Nous venons de vivre une séquence tempétueuse exceptionnelle avec pas moins de six tempêtes en février et un dernier coup de canon conséquent prénommé Ulla. Retour sur cet hiver hors-norme.
Nous venons de vivre une séquence tempétueuse exceptionnelle avec trois tempêtes en décembre, deux en janvier, pas moins de six tempêtes en février et un dernier coup de canon conséquent prénommé Ulla. « Nous sommes restés dans un flux d’ouest pendant trois mois, explique Pierre Huat, prévisionniste pour Météo Consult. Comme pour l’hiver 1990, c’est cette persistance qui constitue un record. » Ce flux d’ouest était nourri par un vortex polaire solidement ancré sur l’Arctique, des vagues de froid américaines qui ont creusé les dépressions sur l’Atlantique et un Jet Stream, ce courant d’altitude qui pousse les dépressions, puissant et rectiligne. Ce flux d’ouest a été si fort qu’il a repoussé toute descente de l’anticyclone russe, pourtant gonflé d’air froid arctique. Aucune vague de froid n’a réussi à s’imposer sur l’Europe de l’Ouest au-delà de l’Allemagne.

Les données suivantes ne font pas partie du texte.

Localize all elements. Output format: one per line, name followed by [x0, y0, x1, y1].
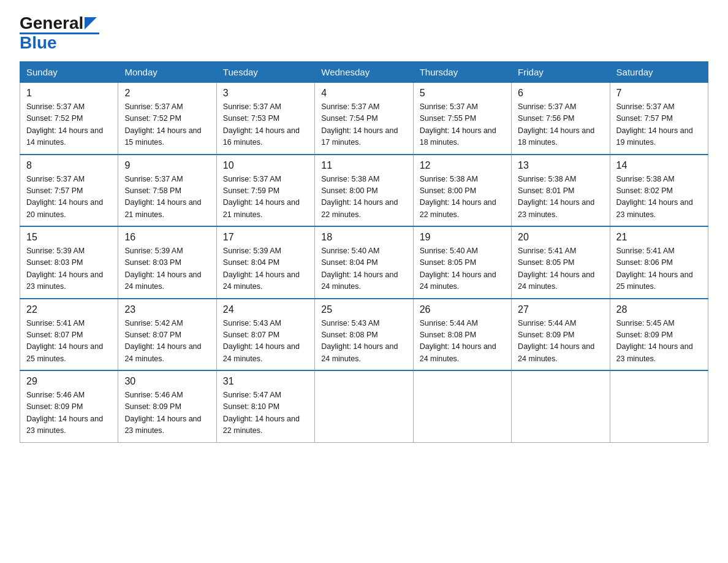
day-number: 6 — [518, 88, 603, 99]
table-row: 7Sunrise: 5:37 AMSunset: 7:57 PMDaylight… — [610, 83, 708, 155]
day-info: Sunrise: 5:37 AMSunset: 7:53 PMDaylight:… — [223, 101, 308, 149]
table-row: 8Sunrise: 5:37 AMSunset: 7:57 PMDaylight… — [20, 155, 118, 227]
logo: General Blue — [20, 15, 99, 52]
day-info: Sunrise: 5:37 AMSunset: 7:59 PMDaylight:… — [223, 174, 308, 221]
day-number: 7 — [616, 88, 702, 99]
day-number: 23 — [124, 304, 210, 315]
table-row: 24Sunrise: 5:43 AMSunset: 8:07 PMDayligh… — [216, 299, 314, 371]
calendar-week-row: 1Sunrise: 5:37 AMSunset: 7:52 PMDaylight… — [20, 83, 708, 155]
day-number: 25 — [321, 304, 406, 315]
day-number: 22 — [26, 304, 112, 315]
day-info: Sunrise: 5:45 AMSunset: 8:09 PMDaylight:… — [616, 318, 702, 366]
day-info: Sunrise: 5:47 AMSunset: 8:10 PMDaylight:… — [223, 389, 308, 437]
calendar-table: Sunday Monday Tuesday Wednesday Thursday… — [20, 61, 708, 443]
day-info: Sunrise: 5:39 AMSunset: 8:03 PMDaylight:… — [124, 245, 210, 293]
table-row: 28Sunrise: 5:45 AMSunset: 8:09 PMDayligh… — [610, 299, 708, 371]
day-info: Sunrise: 5:37 AMSunset: 7:57 PMDaylight:… — [26, 174, 112, 221]
table-row: 5Sunrise: 5:37 AMSunset: 7:55 PMDaylight… — [413, 83, 511, 155]
table-row: 14Sunrise: 5:38 AMSunset: 8:02 PMDayligh… — [610, 155, 708, 227]
table-row — [610, 370, 708, 442]
page-header: General Blue — [20, 15, 708, 52]
table-row: 23Sunrise: 5:42 AMSunset: 8:07 PMDayligh… — [118, 299, 216, 371]
table-row: 20Sunrise: 5:41 AMSunset: 8:05 PMDayligh… — [512, 226, 610, 299]
day-number: 16 — [124, 232, 210, 243]
table-row: 11Sunrise: 5:38 AMSunset: 8:00 PMDayligh… — [315, 155, 413, 227]
day-info: Sunrise: 5:44 AMSunset: 8:09 PMDaylight:… — [518, 318, 603, 366]
day-number: 14 — [616, 160, 702, 171]
day-number: 12 — [420, 160, 505, 171]
day-number: 21 — [616, 232, 702, 243]
day-number: 1 — [26, 88, 112, 99]
day-number: 8 — [26, 160, 112, 171]
table-row: 29Sunrise: 5:46 AMSunset: 8:09 PMDayligh… — [20, 370, 118, 442]
day-number: 17 — [223, 232, 308, 243]
table-row: 4Sunrise: 5:37 AMSunset: 7:54 PMDaylight… — [315, 83, 413, 155]
day-number: 13 — [518, 160, 603, 171]
day-info: Sunrise: 5:43 AMSunset: 8:08 PMDaylight:… — [321, 318, 406, 366]
day-number: 26 — [420, 304, 505, 315]
day-number: 19 — [420, 232, 505, 243]
day-info: Sunrise: 5:39 AMSunset: 8:04 PMDaylight:… — [223, 245, 308, 293]
table-row: 31Sunrise: 5:47 AMSunset: 8:10 PMDayligh… — [216, 370, 314, 442]
day-info: Sunrise: 5:38 AMSunset: 8:02 PMDaylight:… — [616, 174, 702, 221]
table-row: 10Sunrise: 5:37 AMSunset: 7:59 PMDayligh… — [216, 155, 314, 227]
day-number: 3 — [223, 88, 308, 99]
day-info: Sunrise: 5:43 AMSunset: 8:07 PMDaylight:… — [223, 318, 308, 366]
day-number: 31 — [223, 376, 308, 387]
table-row: 21Sunrise: 5:41 AMSunset: 8:06 PMDayligh… — [610, 226, 708, 299]
day-info: Sunrise: 5:41 AMSunset: 8:07 PMDaylight:… — [26, 318, 112, 366]
day-number: 30 — [124, 376, 210, 387]
calendar-week-row: 29Sunrise: 5:46 AMSunset: 8:09 PMDayligh… — [20, 370, 708, 442]
header-thursday: Thursday — [413, 62, 511, 83]
table-row — [315, 370, 413, 442]
day-info: Sunrise: 5:37 AMSunset: 7:54 PMDaylight:… — [321, 101, 406, 149]
day-number: 4 — [321, 88, 406, 99]
header-monday: Monday — [118, 62, 216, 83]
table-row — [413, 370, 511, 442]
logo-triangle-icon — [85, 17, 97, 29]
calendar-week-row: 22Sunrise: 5:41 AMSunset: 8:07 PMDayligh… — [20, 299, 708, 371]
header-wednesday: Wednesday — [315, 62, 413, 83]
logo-general-text: General — [20, 15, 83, 32]
header-tuesday: Tuesday — [216, 62, 314, 83]
day-info: Sunrise: 5:38 AMSunset: 8:00 PMDaylight:… — [420, 174, 505, 221]
header-sunday: Sunday — [20, 62, 118, 83]
day-info: Sunrise: 5:37 AMSunset: 7:57 PMDaylight:… — [616, 101, 702, 149]
day-info: Sunrise: 5:46 AMSunset: 8:09 PMDaylight:… — [124, 389, 210, 437]
table-row: 18Sunrise: 5:40 AMSunset: 8:04 PMDayligh… — [315, 226, 413, 299]
table-row: 15Sunrise: 5:39 AMSunset: 8:03 PMDayligh… — [20, 226, 118, 299]
day-number: 28 — [616, 304, 702, 315]
table-row: 27Sunrise: 5:44 AMSunset: 8:09 PMDayligh… — [512, 299, 610, 371]
table-row — [512, 370, 610, 442]
day-info: Sunrise: 5:37 AMSunset: 7:52 PMDaylight:… — [26, 101, 112, 149]
logo-blue-text: Blue — [20, 34, 57, 52]
table-row: 6Sunrise: 5:37 AMSunset: 7:56 PMDaylight… — [512, 83, 610, 155]
day-number: 9 — [124, 160, 210, 171]
table-row: 12Sunrise: 5:38 AMSunset: 8:00 PMDayligh… — [413, 155, 511, 227]
day-number: 18 — [321, 232, 406, 243]
day-info: Sunrise: 5:46 AMSunset: 8:09 PMDaylight:… — [26, 389, 112, 437]
day-info: Sunrise: 5:40 AMSunset: 8:04 PMDaylight:… — [321, 245, 406, 293]
day-info: Sunrise: 5:37 AMSunset: 7:56 PMDaylight:… — [518, 101, 603, 149]
day-info: Sunrise: 5:41 AMSunset: 8:05 PMDaylight:… — [518, 245, 603, 293]
table-row: 26Sunrise: 5:44 AMSunset: 8:08 PMDayligh… — [413, 299, 511, 371]
day-number: 20 — [518, 232, 603, 243]
day-number: 29 — [26, 376, 112, 387]
day-info: Sunrise: 5:41 AMSunset: 8:06 PMDaylight:… — [616, 245, 702, 293]
day-info: Sunrise: 5:44 AMSunset: 8:08 PMDaylight:… — [420, 318, 505, 366]
day-number: 15 — [26, 232, 112, 243]
table-row: 13Sunrise: 5:38 AMSunset: 8:01 PMDayligh… — [512, 155, 610, 227]
day-info: Sunrise: 5:37 AMSunset: 7:58 PMDaylight:… — [124, 174, 210, 221]
table-row: 3Sunrise: 5:37 AMSunset: 7:53 PMDaylight… — [216, 83, 314, 155]
day-info: Sunrise: 5:37 AMSunset: 7:52 PMDaylight:… — [124, 101, 210, 149]
day-info: Sunrise: 5:37 AMSunset: 7:55 PMDaylight:… — [420, 101, 505, 149]
day-info: Sunrise: 5:42 AMSunset: 8:07 PMDaylight:… — [124, 318, 210, 366]
table-row: 19Sunrise: 5:40 AMSunset: 8:05 PMDayligh… — [413, 226, 511, 299]
day-info: Sunrise: 5:39 AMSunset: 8:03 PMDaylight:… — [26, 245, 112, 293]
table-row: 1Sunrise: 5:37 AMSunset: 7:52 PMDaylight… — [20, 83, 118, 155]
table-row: 17Sunrise: 5:39 AMSunset: 8:04 PMDayligh… — [216, 226, 314, 299]
day-number: 5 — [420, 88, 505, 99]
calendar-week-row: 8Sunrise: 5:37 AMSunset: 7:57 PMDaylight… — [20, 155, 708, 227]
day-number: 24 — [223, 304, 308, 315]
table-row: 30Sunrise: 5:46 AMSunset: 8:09 PMDayligh… — [118, 370, 216, 442]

En revanche, la France n’a pas connu cet hiver de record d’intensité. Seul le cœur de la tempête Qumeira est passé au-dessus de notre territoire. Les autres centres dépressionnaires ont évolué sur les îles britanniques et ont donc essentiellement impacté les côtes bretonnes et la Grande Bretagne qui connaît une crise naturelle exceptionnelle. Les rafales ont balayé les côtes, avec plus de 160 km/h, comme les terres, avec plus de 110 km/h à Londres, et la Tamise a battu des records de crue datant de 60 ans. 5.800 habitations ont été inondées depuis décembre.

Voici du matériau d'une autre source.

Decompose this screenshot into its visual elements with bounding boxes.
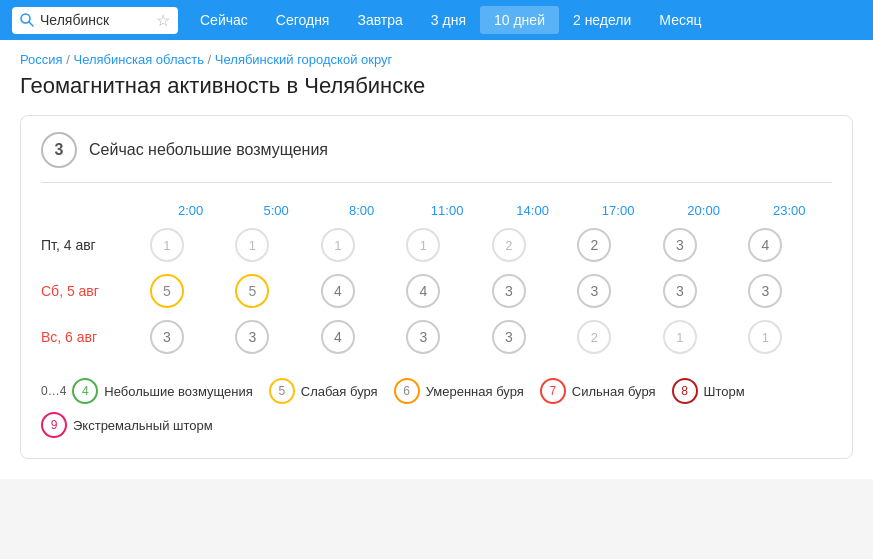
kp-circle: 1 (150, 228, 184, 262)
kp-circle: 3 (663, 274, 697, 308)
kp-circle: 5 (150, 274, 184, 308)
legend-badge: 4 (72, 378, 98, 404)
breadcrumb-part-3[interactable]: Челябинский городской округ (215, 52, 392, 67)
legend-item: 6Умеренная буря (394, 378, 524, 404)
favorite-icon[interactable]: ☆ (156, 11, 170, 30)
kp-circle: 4 (321, 274, 355, 308)
kp-cell: 3 (490, 314, 576, 360)
legend-badge: 8 (672, 378, 698, 404)
kp-cell: 4 (319, 314, 405, 360)
breadcrumb: Россия / Челябинская область / Челябинск… (20, 52, 853, 67)
kp-circle: 3 (492, 274, 526, 308)
page-title: Геомагнитная активность в Челябинске (20, 73, 853, 99)
kp-circle: 3 (235, 320, 269, 354)
time-col-3: 11:00 (404, 199, 490, 222)
time-col-4: 14:00 (490, 199, 576, 222)
legend-item: 8Шторм (672, 378, 745, 404)
kp-cell: 3 (575, 268, 661, 314)
content: Россия / Челябинская область / Челябинск… (0, 40, 873, 479)
main-card: 3 Сейчас небольшие возмущения 2:00 5:00 … (20, 115, 853, 459)
legend-badge: 5 (269, 378, 295, 404)
breadcrumb-sep-2: / (208, 52, 215, 67)
header: ☆ Сейчас Сегодня Завтра 3 дня 10 дней 2 … (0, 0, 873, 40)
tab-10days[interactable]: 10 дней (480, 6, 559, 34)
tab-month[interactable]: Месяц (645, 6, 715, 34)
kp-circle: 2 (577, 228, 611, 262)
legend-item: 0…44Небольшие возмущения (41, 378, 253, 404)
current-status-text: Сейчас небольшие возмущения (89, 141, 328, 159)
kp-cell: 1 (148, 222, 234, 268)
kp-cell: 3 (233, 314, 319, 360)
kp-cell: 4 (319, 268, 405, 314)
legend-badge: 7 (540, 378, 566, 404)
kp-circle: 5 (235, 274, 269, 308)
legend-label: Экстремальный шторм (73, 418, 213, 433)
legend-label: Шторм (704, 384, 745, 399)
legend-badge: 9 (41, 412, 67, 438)
kp-circle: 1 (663, 320, 697, 354)
legend-range: 0…4 (41, 384, 66, 398)
tab-today[interactable]: Сегодня (262, 6, 344, 34)
svg-line-1 (29, 22, 33, 26)
kp-circle: 4 (406, 274, 440, 308)
row-day-label: Сб, 5 авг (41, 268, 148, 314)
time-col-0: 2:00 (148, 199, 234, 222)
kp-cell: 3 (661, 222, 747, 268)
kp-circle: 3 (748, 274, 782, 308)
tab-3days[interactable]: 3 дня (417, 6, 480, 34)
legend: 0…44Небольшие возмущения5Слабая буря6Уме… (41, 378, 832, 438)
kp-cell: 3 (148, 314, 234, 360)
kp-cell: 3 (746, 268, 832, 314)
table-row: Вс, 6 авг33433211 (41, 314, 832, 360)
legend-label: Сильная буря (572, 384, 656, 399)
current-kp-badge: 3 (41, 132, 77, 168)
kp-circle: 1 (235, 228, 269, 262)
legend-item: 5Слабая буря (269, 378, 378, 404)
kp-cell: 1 (404, 222, 490, 268)
kp-cell: 5 (148, 268, 234, 314)
kp-circle: 2 (492, 228, 526, 262)
kp-cell: 2 (490, 222, 576, 268)
kp-circle: 1 (321, 228, 355, 262)
kp-circle: 3 (150, 320, 184, 354)
row-label-header (41, 199, 148, 222)
tab-tomorrow[interactable]: Завтра (343, 6, 416, 34)
kp-cell: 4 (746, 222, 832, 268)
kp-circle: 2 (577, 320, 611, 354)
kp-cell: 5 (233, 268, 319, 314)
time-col-2: 8:00 (319, 199, 405, 222)
kp-circle: 4 (748, 228, 782, 262)
breadcrumb-part-1[interactable]: Россия (20, 52, 63, 67)
forecast-table: 2:00 5:00 8:00 11:00 14:00 17:00 20:00 2… (41, 199, 832, 360)
time-col-1: 5:00 (233, 199, 319, 222)
search-icon (20, 13, 34, 27)
tab-2weeks[interactable]: 2 недели (559, 6, 645, 34)
kp-circle: 1 (748, 320, 782, 354)
kp-cell: 4 (404, 268, 490, 314)
time-col-7: 23:00 (746, 199, 832, 222)
kp-cell: 3 (661, 268, 747, 314)
legend-label: Слабая буря (301, 384, 378, 399)
legend-badge: 6 (394, 378, 420, 404)
time-col-5: 17:00 (575, 199, 661, 222)
breadcrumb-sep-1: / (66, 52, 73, 67)
kp-circle: 3 (492, 320, 526, 354)
row-day-label: Вс, 6 авг (41, 314, 148, 360)
kp-cell: 1 (746, 314, 832, 360)
time-col-6: 20:00 (661, 199, 747, 222)
kp-cell: 2 (575, 314, 661, 360)
kp-circle: 3 (577, 274, 611, 308)
search-input[interactable] (40, 12, 150, 28)
kp-cell: 3 (490, 268, 576, 314)
search-box[interactable]: ☆ (12, 7, 178, 34)
legend-item: 7Сильная буря (540, 378, 656, 404)
legend-item: 9Экстремальный шторм (41, 412, 213, 438)
kp-circle: 3 (406, 320, 440, 354)
tab-now[interactable]: Сейчас (186, 6, 262, 34)
nav-tabs: Сейчас Сегодня Завтра 3 дня 10 дней 2 не… (186, 6, 716, 34)
row-day-label: Пт, 4 авг (41, 222, 148, 268)
kp-cell: 2 (575, 222, 661, 268)
breadcrumb-part-2[interactable]: Челябинская область (74, 52, 204, 67)
kp-cell: 1 (233, 222, 319, 268)
current-status: 3 Сейчас небольшие возмущения (41, 132, 832, 183)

Un hiver les pieds dans l’eau
« D’un point de vue météo, on retiendra que le défilé des tempêtes a été accompagné de deux faits remarquables : des précipitations hors normes sur la façade ouest, mais aussi sur le sud-est, et des submersions récurrentes en raison de la conjonction des grandes marées et d’une forte houle. » A la mi-février, on relevait déjà plus d’un mois et demi de précipitations sur le Finistère et le Morbihan et pour la seule journée de jeudi, il est tombé jusqu’à 40 mm sur la région de Quimper et ses cours d’eau déjà surchargés. Sur la pointe bretonne, cet hiver devrait donc se classer comme le plus arrosé depuis au moins 34 ans. En revanche, plus à l’est, les perturbations n’ont pas apporté beaucoup d’eau. En Ile-de-France, par exemple, on pourrait ne pas atteindre les normales de saison. « Les perturbations ont perdu une grande partie de leur activité après avoir traversé la partie ouest du pays », explique Pierre Huat.

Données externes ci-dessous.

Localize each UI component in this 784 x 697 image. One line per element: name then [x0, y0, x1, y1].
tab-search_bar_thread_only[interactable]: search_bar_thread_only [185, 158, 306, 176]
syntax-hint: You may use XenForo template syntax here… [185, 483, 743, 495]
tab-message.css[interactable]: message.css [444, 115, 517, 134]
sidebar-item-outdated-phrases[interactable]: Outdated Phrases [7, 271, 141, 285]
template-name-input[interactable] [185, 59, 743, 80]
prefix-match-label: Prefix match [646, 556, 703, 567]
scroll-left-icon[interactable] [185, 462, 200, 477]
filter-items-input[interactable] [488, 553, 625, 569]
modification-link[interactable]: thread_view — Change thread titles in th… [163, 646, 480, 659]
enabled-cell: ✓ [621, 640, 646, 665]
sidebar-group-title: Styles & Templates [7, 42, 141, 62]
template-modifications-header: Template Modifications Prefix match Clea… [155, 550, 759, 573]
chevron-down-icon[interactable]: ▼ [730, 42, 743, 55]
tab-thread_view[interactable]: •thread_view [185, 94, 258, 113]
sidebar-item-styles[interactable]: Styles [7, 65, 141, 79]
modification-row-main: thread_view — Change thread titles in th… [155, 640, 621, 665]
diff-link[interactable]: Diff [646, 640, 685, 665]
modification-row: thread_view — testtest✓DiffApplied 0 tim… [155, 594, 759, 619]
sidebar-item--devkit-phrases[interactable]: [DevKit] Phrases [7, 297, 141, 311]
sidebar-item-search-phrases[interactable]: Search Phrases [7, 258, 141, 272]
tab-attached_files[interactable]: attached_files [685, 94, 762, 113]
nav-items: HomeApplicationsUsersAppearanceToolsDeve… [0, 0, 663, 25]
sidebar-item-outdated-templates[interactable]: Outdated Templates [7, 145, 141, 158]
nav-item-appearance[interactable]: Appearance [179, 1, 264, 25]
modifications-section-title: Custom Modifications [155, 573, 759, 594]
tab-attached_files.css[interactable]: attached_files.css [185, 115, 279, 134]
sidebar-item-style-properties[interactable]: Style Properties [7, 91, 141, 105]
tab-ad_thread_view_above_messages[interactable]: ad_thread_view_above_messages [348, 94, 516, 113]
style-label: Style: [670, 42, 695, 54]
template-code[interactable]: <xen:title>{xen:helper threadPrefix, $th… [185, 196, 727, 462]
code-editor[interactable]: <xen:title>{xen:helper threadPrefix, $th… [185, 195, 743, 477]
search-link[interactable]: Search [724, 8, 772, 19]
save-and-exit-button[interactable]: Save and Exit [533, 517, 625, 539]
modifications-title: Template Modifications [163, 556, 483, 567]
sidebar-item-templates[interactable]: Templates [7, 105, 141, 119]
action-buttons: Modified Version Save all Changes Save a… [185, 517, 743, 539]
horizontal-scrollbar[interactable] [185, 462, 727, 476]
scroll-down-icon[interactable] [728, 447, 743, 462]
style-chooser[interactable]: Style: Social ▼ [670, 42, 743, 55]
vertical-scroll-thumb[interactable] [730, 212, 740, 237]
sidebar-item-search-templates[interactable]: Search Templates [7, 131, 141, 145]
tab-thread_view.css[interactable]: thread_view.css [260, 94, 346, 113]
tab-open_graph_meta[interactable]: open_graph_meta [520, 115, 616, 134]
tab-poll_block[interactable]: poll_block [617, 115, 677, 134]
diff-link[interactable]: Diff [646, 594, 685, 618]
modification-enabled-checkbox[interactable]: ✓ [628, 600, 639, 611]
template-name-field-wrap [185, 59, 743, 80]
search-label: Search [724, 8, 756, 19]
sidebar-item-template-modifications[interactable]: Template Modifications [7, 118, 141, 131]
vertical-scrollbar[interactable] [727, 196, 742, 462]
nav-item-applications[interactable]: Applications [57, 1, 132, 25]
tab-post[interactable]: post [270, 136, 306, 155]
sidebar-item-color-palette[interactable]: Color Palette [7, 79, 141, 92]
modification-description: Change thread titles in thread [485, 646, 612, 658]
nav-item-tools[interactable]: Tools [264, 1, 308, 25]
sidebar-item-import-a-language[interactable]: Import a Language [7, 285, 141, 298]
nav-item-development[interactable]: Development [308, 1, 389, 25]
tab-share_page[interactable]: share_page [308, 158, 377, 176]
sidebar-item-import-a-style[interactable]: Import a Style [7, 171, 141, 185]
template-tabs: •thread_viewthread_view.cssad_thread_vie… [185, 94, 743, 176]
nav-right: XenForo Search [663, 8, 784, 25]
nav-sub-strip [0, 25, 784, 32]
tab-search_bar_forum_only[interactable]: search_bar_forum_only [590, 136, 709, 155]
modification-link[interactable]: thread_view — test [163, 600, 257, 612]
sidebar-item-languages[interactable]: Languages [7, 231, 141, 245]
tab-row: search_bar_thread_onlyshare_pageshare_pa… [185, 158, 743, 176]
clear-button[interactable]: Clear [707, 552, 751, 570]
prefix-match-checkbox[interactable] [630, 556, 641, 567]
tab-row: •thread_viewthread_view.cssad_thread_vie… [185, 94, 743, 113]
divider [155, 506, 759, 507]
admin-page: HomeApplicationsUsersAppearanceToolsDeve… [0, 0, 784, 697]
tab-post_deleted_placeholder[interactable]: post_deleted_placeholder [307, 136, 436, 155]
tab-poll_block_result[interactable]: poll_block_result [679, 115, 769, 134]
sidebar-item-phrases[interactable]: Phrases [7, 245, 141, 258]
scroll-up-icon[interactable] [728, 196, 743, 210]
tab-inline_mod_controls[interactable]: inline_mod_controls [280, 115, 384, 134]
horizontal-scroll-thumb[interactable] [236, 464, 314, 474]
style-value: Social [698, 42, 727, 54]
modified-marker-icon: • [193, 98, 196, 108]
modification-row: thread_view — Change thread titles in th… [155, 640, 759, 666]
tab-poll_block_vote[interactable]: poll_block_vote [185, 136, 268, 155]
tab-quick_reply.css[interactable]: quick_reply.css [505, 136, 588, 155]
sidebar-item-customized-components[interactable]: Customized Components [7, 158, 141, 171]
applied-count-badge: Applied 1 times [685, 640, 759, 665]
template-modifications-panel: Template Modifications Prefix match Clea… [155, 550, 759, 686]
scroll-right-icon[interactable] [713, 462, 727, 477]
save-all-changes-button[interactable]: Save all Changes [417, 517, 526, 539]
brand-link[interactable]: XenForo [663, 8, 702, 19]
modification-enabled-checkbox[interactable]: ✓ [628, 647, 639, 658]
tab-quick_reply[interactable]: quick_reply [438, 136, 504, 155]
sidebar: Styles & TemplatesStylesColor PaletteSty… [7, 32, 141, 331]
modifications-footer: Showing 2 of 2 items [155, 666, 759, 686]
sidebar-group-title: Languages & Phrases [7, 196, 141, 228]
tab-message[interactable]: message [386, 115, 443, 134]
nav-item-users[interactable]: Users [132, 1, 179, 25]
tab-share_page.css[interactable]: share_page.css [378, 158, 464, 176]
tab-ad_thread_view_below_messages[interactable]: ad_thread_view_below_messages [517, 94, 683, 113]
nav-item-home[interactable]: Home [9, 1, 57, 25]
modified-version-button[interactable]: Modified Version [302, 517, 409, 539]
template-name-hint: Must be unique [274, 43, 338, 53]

La situation est encore plus inégale sur le sud-est où la région Paca et l'est du Languedoc ont connu des pluies exceptionnellement abondantes - Nice a déjà battu son record de pluviométrie hivernal avec 553 mm de précipitations entre le début de la saison et la mi-février - alors que le Roussillon connaît actuellement un déficit pluviométrique. « Cette situation s'explique par le creusement de plusieurs dépressions entre les Baléares et la Corse qui ont fait remonter de l'air doux humide et instable sur la région PACA tandis que de l'air beaucoup plus froid circulait en altitude », précise Pierre Huat. Le spécialiste météo souligne également la grande douceur apportée par ce flux d’ouest persistant. La Corse a ainsi largement battu son record de douceur pour un mois de février. Le mercure est passé au-dessus de la barre des 23°C ce dimanche alors que la valeur maximum jamais enregistrée (depuis le début des relevés) était jusque-là de 19.7°C, en 1980.